- _Collection entries_

══════════

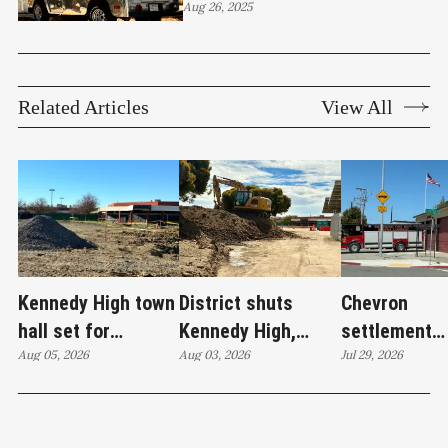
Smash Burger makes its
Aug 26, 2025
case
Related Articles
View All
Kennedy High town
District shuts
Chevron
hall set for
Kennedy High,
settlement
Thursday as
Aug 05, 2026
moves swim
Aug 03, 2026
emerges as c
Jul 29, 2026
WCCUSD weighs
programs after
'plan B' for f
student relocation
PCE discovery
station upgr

══════════

- _EXERCISE_
The answer must be an exact copy of the records above, with the pictures left out.

- _EXPECTED OUTPUT_
Smash Burger makes its
Aug 26, 2025
case
Related Articles
View All
Kennedy High town
District shuts
Chevron
hall set for
Kennedy High,
settlement
Thursday as
Aug 05, 2026
moves swim
Aug 03, 2026
emerges as c
Jul 29, 2026
WCCUSD weighs
programs after
'plan B' for f
student relocation
PCE discovery
station upgr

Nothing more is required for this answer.